Gain de temps  et de main-d'oeuvre
S'il réalise une centaine de balles pour son propre compte, c'est avant tout en tant que prestataire qu'il propose ses services avec un objectif d'environ 5 000 ballots par an. Son choix de la presse enrubanneuse, c'est pour répondre à la demande de la clientèle. "Quand les conditions météo sont difficiles, on se retrouve souvent dans des situations où le foin est presque bon à presser alors que la pluie est annoncée. Que faire ?" De l'enrubannage. "Ça m'a permis de sauver pas mal d'hectares d'herbe l'an dernier", se souvient-il. Dans ce cas de figure, Laurent apprécie le débit de chantier : une balle est enrubannée pendant que l'autre se forme. "En moyenne, 45 balles à l'heure mais cela varie en fonction du parcellaire et de la quantité de fourrage".
Autre argument en faveur de cette technologie, l'économie d'un chauffeur. Laurent est totalement autonome et, en patron, il peut aligner les heures quand le ciel se fait menaçant. S'il faut presser/enrubanner la nuit pour sauver la récolte d'un client, il ne se pose pas de question. C'est d'ailleurs pour répondre à ce type de situation d'urgence qu'il a fait monter sur sa Kuhn un éclairage supplémentaire (bien voir pour bien travailler) mais également un jeu de gyrophare (être vu pour des questions de sécurité sur la route).
Autre modification apportée : le rajout de bavettes au train de roues. "Avec l'ancien modèle et en conditions humides, les roues pouvaient projeter de la terre sur le film et les rouleaux. Ce qui finissait par provoquer des trous dans les balles".
A l'avant de la machine, un tracteur développant 210 cv. "160/170 cv suffiraient, reconnaît notre éleveur/entrepreneur. Mais, avec les couteaux, il faut de la puissance. Quand on travaille en pente, avec une machine qui pèse 5 t à vide auxquelles il convient d'ajouter en fin de cycle 1 t (le poids des deux balles), il faut de la puissance. Quand on enrubanne en septembre/octobre en conditions limites avec un fourrage lourd, il faut de la puissance"...

Des brins jusqu'à 6 cm
La Kuhn VBP 2160 est équipée d'un pick-up de 2,20 m et d'un rouleau rappuyeur d'andain "pour optimiser le flux du fourrage". Derrière, un ameneur rotatif "débrayable à la demande du client" de 14 couteaux. "On peut descendre jusqu'à des brins de 6 cm de long. Ce qui rend les opérations de distribution mécanique plus faciles".
Pas de liage ficelle mais un liage filet. Laurent a opté pour le rouleau de 3000 mètres lui permettant de réaliser 300 ballots (10 m par balle). Les deux capots latéraux amovibles laissent apparaître le système de graissage automatique des chaines et un groupé du graissage des pièces en mouvement. "Par rapport au modèle que j'avais précédemment, on dispose avec la VBP 2160 de chaines et de pignons surdimensionnés.

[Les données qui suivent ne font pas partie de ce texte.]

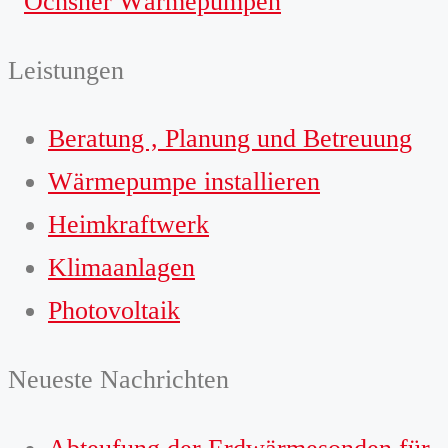
Leistungen
Beratung , Planung und Betreuung
Wärmepumpe installieren
Heimkraftwerk
Klimaanlagen
Photovoltaik
Neueste Nachrichten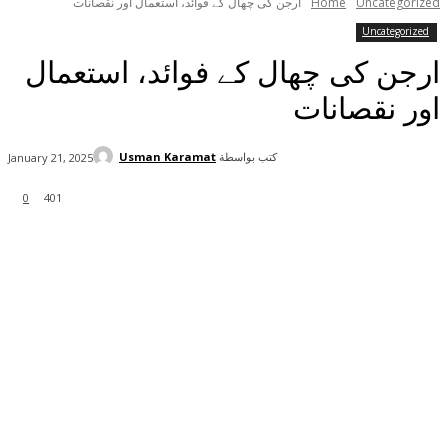
Uncategorized
Home
ارجن کی چھال کے فوائد، استعمال اور نقصانات
Uncategorized
ارجن کی چھال کے فوائد، استعمال
اور نقصانات
كتب بواسطة
Usman Karamat
January 21, 2025
0
401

On a un produit qui tient vraiment la route", affirme Laurent.
Autre plus, un châssis tandem qui a gagné 20 cm de garde au sol et équipé de pneus semi basse pression. A noter enfin une caméra arrière qui permet, de la cabine, de surveiller la phase enroulage.

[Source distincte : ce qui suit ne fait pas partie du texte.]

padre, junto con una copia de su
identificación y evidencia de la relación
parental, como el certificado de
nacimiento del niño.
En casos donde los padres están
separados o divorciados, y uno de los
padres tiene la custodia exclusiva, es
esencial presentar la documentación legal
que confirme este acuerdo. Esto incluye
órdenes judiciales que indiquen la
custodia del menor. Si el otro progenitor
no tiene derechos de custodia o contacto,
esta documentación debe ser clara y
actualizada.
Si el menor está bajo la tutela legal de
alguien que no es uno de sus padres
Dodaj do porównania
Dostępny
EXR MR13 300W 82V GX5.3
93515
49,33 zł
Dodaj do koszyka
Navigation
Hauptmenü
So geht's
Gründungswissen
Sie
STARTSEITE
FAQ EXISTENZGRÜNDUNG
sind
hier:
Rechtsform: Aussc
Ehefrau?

La presse-enrubanneuse en continu dispose donc d'atouts. Elle permet de passer entre les gouttes mais elle est aussi à l'aise sous le soleil. Quand au rayon d'action ? "Au-delà d'une heure de route, j'invite les agriculteurs à se grouper pour organiser des chantiers conséquents", conclut Laurent. Une prestation filet + film plastique compris.